Proactive Investors - AMC Entertainment Holdings Inc (NYSE:AMC) must raise more capital in the coming months, and the so-called ‘meme stock’ is expected to stay volatile, that’s according to analysts at Wedbush.
The cinema operator has managed to repay around $1 billion debt since 2022, but it still has $4.4 billion outstanding and the next maturities come due in 2026, analyst Alicia Reese has highlighted.
Its debt pile undermines the premise for AMC’s growth, Wedbush reckons, as phases of share price appreciation will likely be watered down by new share sales to raise funds to repay more debt.
“The company’s heavy debt load and lack of dividends overshadow these positive factors, but AMC is focused on alleviating its debt … AMC continues to raise cash from equity sales and must raise more capital in the coming months. [It] must cover its interest payments and conserve cash while it posts losses,” Reese said in a note.

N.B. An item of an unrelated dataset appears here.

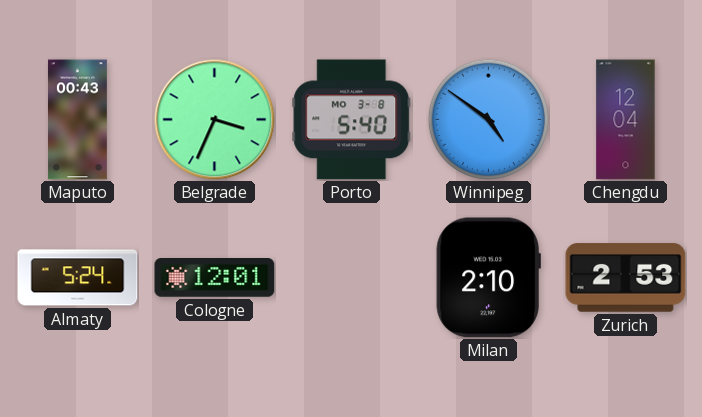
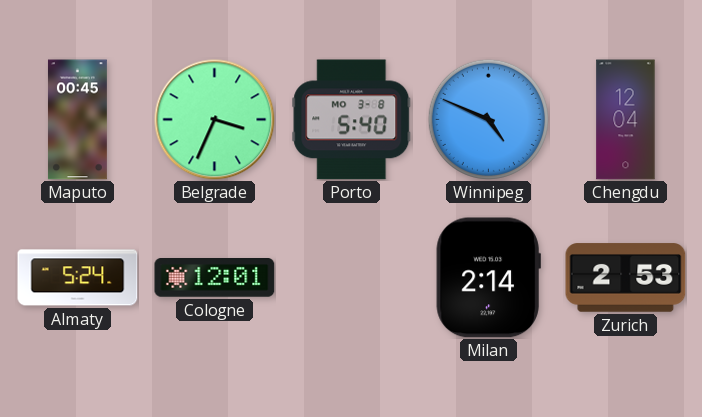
Maputo: 00:43 -> 00:45
Winnipeg: 4:51 -> 4:49
Milan: 2:10 -> 2:14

“We expect shares of AMC to continue to be volatile as its shareholders may continue to boost the share price, only to see it fall again after AMC issues shares.”
The analyst does, however, see AMC capturing larger market share and potentially growing revenues in Europe.

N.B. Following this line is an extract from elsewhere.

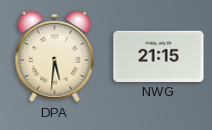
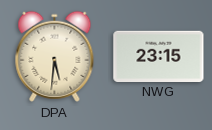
NWG: 21:15 -> 23:15
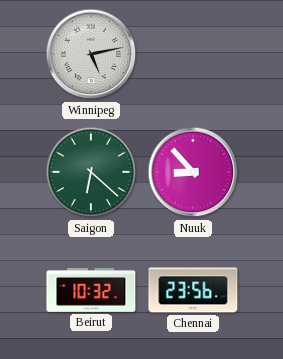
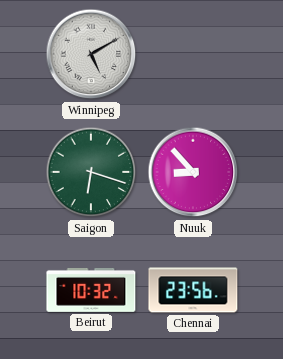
Winnipeg: 5:13 -> 5:10
Saigon: 6:22 -> 6:18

Commenting, meanwhile, on broader trends in the industry she highlighted that year-on-year comparatives will be challenging, and, some recent ‘primary titles’ had faltered at the box office.
Though, Reese notes that by the fourth quarter the metrics could be more forgiving.
“We expect the summer box office to rebound notably from the year’s first half, albeit against difficult comparisons until September,” she said.
Reese added: “momentum grows with a solid slate and robust release volume in 2025.
“Our model does not yet include alternative content, such as concert movies in 2024 or 2025.
“AMC hosted Billie Eilish’s album listening party; we do not expect that to move the needle in Q2.
“We expect AMC to show and distribute more of these events in 2024 and beyond, potentially lifting its results materially from our current estimates.”
Wedbush has a ‘neutral’ rating for AMC, with a $3.50 price target (current price: $4.68).